This is a design document detailing the implementation of a way for Ganeti to track the origin and the reason of every executed command, from its starting point (command line, remote API, some htool, etc.) to its actual execution time.
There is currently no way to track why a job and all the operations part of it were executed, and who or what triggered the execution. This is an inconvenience in general, and also it makes impossible to have certain information, such as finding the reason why an instance last changed its status (i.e.: why it was started/stopped/rebooted/etc.), or distinguishing an admin request from a scheduled maintenance or an automated tool’s work.
We propose to introduce a new piece of information, that will be called “reason trail”, to track the path from the issuing of a command to its execution.
The reason trail will be a list of 3-tuples (source, reason, timestamp), with:
The reason trail will be attached at the OpCode level. When it has to be serialized externally (such as on the RAPI interface), it will be serialized in JSON format. Specifically, it will be serialized as a list of elements. Each element will be a list with two strings (for source and reason) and one integer number (the timestamp).
Any component the operation goes through is allowed (but not required) to append it’s own reason to the list.
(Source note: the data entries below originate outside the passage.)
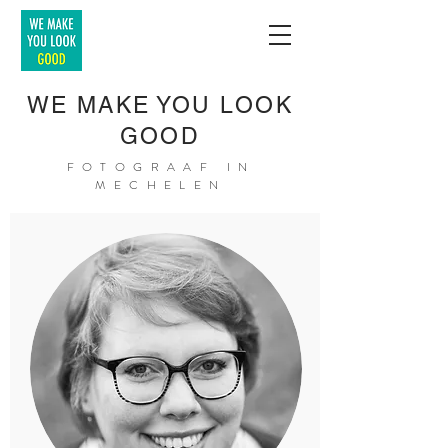
WE MAKE YOU LOOK
GOOD
FOTOGRAAF IN
MECHELEN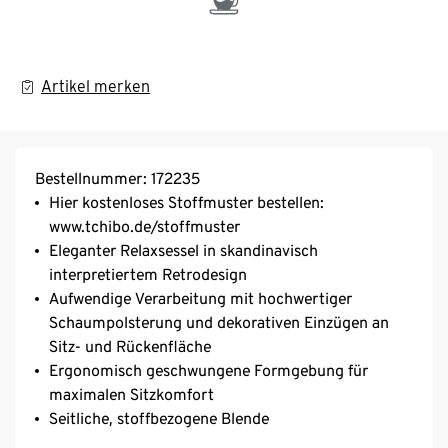
Artikel merken
Bestellnummer: 172235
Hier kostenloses Stoffmuster bestellen:
www.tchibo.de/stoffmuster
Eleganter Relaxsessel in skandinavisch
interpretiertem Retrodesign
Aufwendige Verarbeitung mit hochwertiger
Schaumpolsterung und dekorativen Einzügen an
Sitz- und Rückenfläche
Ergonomisch geschwungene Formgebung für
maximalen Sitzkomfort
Seitliche, stoffbezogene Blende
Die filigranen Holzfüße verleihen dem Sessel eine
Other than this, the list shouldn’t be modified.
As an example here is the reason trail for a shutdown operation invoked from the command line through the gnt-instance tool:
[("user", "Cleanup of unused instances", 1363088484000000000),
("gnt:client:gnt-instance", "stop", 1363088484020000000),
("gnt:opcode:shutdown", "job=1234;index=0", 1363088484026000000),
("gnt:daemon:noded:shutdown", "", 1363088484135000000)]
where the first 3-tuple is determined by a user-specified message, passed to gnt-instance through a command line parameter.
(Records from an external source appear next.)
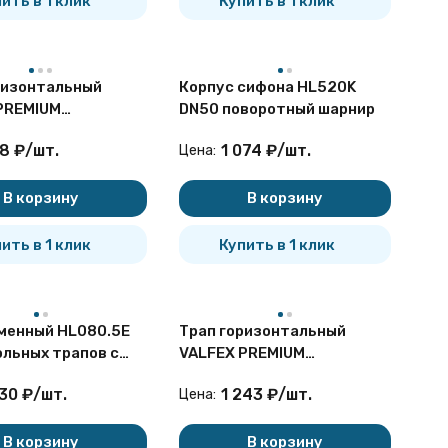
ить в 1 клик
Купить в 1 клик
ризонтальный
Корпус сифона HL520K
PREMIUM
DN50 поворотный шарнир
50K.150.150.04.PR
8
₽
/
шт.
1 074
₽
/
шт.
Цена:
омбинированный
ный излив
В корзину
В корзину
ить в 1 клик
Купить в 1 клик
менный HL080.5E
Трап горизонтальный
ольных трапов с
VALFEX PREMIUM
льным выпуском
VF.082.050K.300.110.04.PR
230
₽
/
шт.
1 243
₽
/
шт.
Цена:
L81
Ду 50 комбинированный
поворотный излив
В корзину
В корзину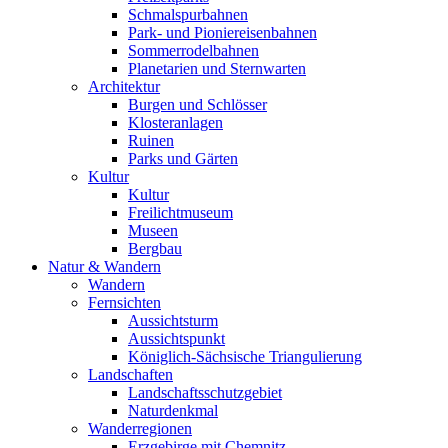
Schmalspurbahnen
Park- und Pioniereisenbahnen
Sommerrodelbahnen
Planetarien und Sternwarten
Architektur
Burgen und Schlösser
Klosteranlagen
Ruinen
Parks und Gärten
Kultur
Kultur
Freilichtmuseum
Museen
Bergbau
Natur & Wandern
Wandern
Fernsichten
Aussichtsturm
Aussichtspunkt
Königlich-Sächsische Triangulierung
Landschaften
Landschaftsschutzgebiet
Naturdenkmal
Wanderregionen
Erzgebirge mit Chemnitz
The same operation, launched by an external GUI tool, and executed through the remote API, would have a reason trail like:
[("user", "Cleanup of unused instances", 1363088484000000000),
("other-app:tool-name", "gui:stop", 1363088484000300000),
("gnt:client:rapi:shutdown", "", 1363088484020000000),
("gnt:library:rlib2:shutdown", "", 1363088484023000000),
("gnt:opcode:shutdown", "job=1234;index=0", 1363088484026000000),
("gnt:daemon:noded:shutdown", "", 1363088484135000000)]
The OpCode base class will be modified to include a new parameter, “reason”. This will receive the reason trail as built by all the previous steps.
When an OpCode is added to a job (in jqueue.py) the job number and the opcode index will be recorded as the reason for the existence of that opcode.
From the command line tools down to the opcodes, the implementation of this design will be shared by all the components of the system. After the opcodes have been enqueued in a job queue and are dispatched for execution, the implementation will have to be OpCode specific because of the current structure of the ganeti backend.
The implementation of opcode-specific parts will start from the operations that affect the instance status (as required by the design document about the monitoring daemon, for the instance status data collector). Such opcodes will be changed so that the “reason” is passed to them and they will then export the reason trail on a file.
The implementation for other opcodes will follow when required.